L’arrivée de YouTube a favorisé une mutation et un renouvellement de l’économie du clip. Non seulement, on assiste à cette époque à une massification des équipements audiovisuels et techniques de post-production accessibles à tous par la baisse considérable des coûts et la démocratisation des techniques logicielles, mais surtout, la plateforme révolutionne les pratiques de diffusion en laissant libre accès à une masse d’amateurs pouvant enfin partager à large échelle et sans connaissance particulière du web leurs propres productions. Cet accès à tous, permis par la plateforme, qui a priori donne à chacun une chance égale de connaître le succès, représente un tremplin pour les artistes indépendants ou qui ne profitent pas de l’accompagnement financier d’une organisation commerciale. Le groupe OK Go est un bon exemple du passage du clip de l’ère de la télévision à celle d’Internet, avec leur vidéo de 2009 « »Here We Go Again »»43. La qualité amateur du clip n’a pas été un frein à son succès (plus de 38 millions de vues aujourd’hui) et l’originalité de la mise en scène s’est vue récompensée par une extrême viralité, malgré l’apparente simplicité de la production et le peu de moyens qui semblent lui avoir été alloués.

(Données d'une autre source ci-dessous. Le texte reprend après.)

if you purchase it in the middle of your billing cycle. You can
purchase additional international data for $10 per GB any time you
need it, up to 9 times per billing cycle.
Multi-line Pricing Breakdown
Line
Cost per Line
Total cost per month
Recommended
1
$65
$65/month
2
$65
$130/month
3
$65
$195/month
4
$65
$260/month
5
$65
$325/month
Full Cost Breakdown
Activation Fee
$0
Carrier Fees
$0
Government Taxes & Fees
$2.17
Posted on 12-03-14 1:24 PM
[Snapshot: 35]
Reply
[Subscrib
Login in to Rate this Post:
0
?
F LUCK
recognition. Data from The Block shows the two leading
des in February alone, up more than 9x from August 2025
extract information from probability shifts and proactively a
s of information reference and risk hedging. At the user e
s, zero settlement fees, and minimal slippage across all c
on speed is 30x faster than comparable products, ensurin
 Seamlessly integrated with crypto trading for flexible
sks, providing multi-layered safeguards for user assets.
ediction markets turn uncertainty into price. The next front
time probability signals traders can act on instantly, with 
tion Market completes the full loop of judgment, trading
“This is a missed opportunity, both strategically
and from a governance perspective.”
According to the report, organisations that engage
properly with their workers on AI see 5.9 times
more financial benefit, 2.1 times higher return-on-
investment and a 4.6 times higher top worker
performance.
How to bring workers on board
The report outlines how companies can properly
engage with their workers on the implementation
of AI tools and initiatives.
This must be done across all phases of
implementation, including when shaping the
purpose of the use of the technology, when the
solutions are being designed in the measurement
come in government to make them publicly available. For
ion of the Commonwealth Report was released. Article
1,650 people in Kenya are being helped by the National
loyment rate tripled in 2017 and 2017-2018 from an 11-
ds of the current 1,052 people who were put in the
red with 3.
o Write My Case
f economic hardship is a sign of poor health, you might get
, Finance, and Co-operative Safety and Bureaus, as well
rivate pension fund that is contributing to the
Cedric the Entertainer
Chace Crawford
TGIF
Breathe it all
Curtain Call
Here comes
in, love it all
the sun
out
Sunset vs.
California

Les maisons de disques ont vite compris l’intérêt que représentait la plateforme pour des raisons très simples décrites par Edmond (2012) en ces termes :
The combination of revenue stream and reduced production costs means that music videos online are potentially giving record companies a much better return on investment than they ever did on television.44
Très rapidement, les majors telles que Universal Music Group ou Sony Music Entertainment s’emparent à leur tour de la plateforme et leurs chaines enregistrent dès 2008 respectivement 3 milliards de vues et 485 millions de vues45, les plaçant en première et seconde place des chaînes les plus populaires sur le site. Le clip, qui représentait au départ un simple outil marketing, est devenu avec YouTube une source de revenu, au-delà de sa nature promotionnelle. Il s’est forgé un rôle central, à travers les nouvelles méthodes de génération de revenu, comme notamment la publicité ou le placement de produits, dans l’industrie de la musique et devient de ce fait un pendant important du succès d’un artiste.
Le passage de MTV à YouTube montre que le clip a su rester un média pérenne malgré l’évolution des pratiques et des consommations. Aujourd’hui, plus que jamais grâce à la plateforme YouTube, il fait partie du paysage populaire.

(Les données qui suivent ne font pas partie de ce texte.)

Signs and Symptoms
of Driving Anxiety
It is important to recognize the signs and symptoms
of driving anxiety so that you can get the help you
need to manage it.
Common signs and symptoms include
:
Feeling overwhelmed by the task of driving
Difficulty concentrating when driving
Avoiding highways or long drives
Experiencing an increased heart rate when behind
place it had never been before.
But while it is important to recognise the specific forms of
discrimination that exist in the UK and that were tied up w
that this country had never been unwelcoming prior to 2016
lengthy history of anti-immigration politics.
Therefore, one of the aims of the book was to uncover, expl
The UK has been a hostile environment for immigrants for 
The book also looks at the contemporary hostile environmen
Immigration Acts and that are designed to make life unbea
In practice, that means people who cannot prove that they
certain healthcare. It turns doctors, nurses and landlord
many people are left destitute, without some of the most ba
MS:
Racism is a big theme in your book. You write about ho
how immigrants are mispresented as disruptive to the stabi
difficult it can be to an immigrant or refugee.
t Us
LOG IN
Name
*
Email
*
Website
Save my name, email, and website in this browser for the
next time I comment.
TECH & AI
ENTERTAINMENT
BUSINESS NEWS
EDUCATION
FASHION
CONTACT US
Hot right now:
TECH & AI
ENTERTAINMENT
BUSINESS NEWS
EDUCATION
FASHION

L’artiste comme icône : l’intérêt narratif du clip dans la communication de l’artiste

Dans son article « » Teaching Music Video Aesthetic Politics » »46, Carol Vernallis rappelle que l’univers visuel a une importance cruciale dans la musique populaire et la dimension visuelle est un élément central pour les artistes pop : que cela soit à travers les illustrations d’album, les costumes ou encore le décor scénique. Le clip vidéo répond naturellement à la logique du genre et renforce ce besoin de mise en scène du morceau et, surtout, de l’artiste.
Le clip, à l’intersection du genre cinématographique et publicitaire, a pour fonction à la fois de divertir et de vendre, et met, bien souvent, l’artiste au centre de sa narration. Il n’est pas rare de retrouver le ou les musicien(s) / chanteur(s) comme acteur(s) principal(aux) de l’interprétation visuelle du morceau, même si les paroles ne le sous-tendent pas et que le texte n’est pas écrit à la première personne. La narration du clip, qui entoure l’artiste et le met en scène, permet à la fois de rendre la vidéo divertissante, mais aussi de donner aux acteurs une personnalité, une façon d’agir, une volonté auxquelles les spectateurs vont pouvoir s’identifier. L’identification, aussi bien dans le cinéma que dans la publicité, joue un rôle primordial, en cela qu’elle permet de transmettre et figer des valeurs communes, et de créer le désir.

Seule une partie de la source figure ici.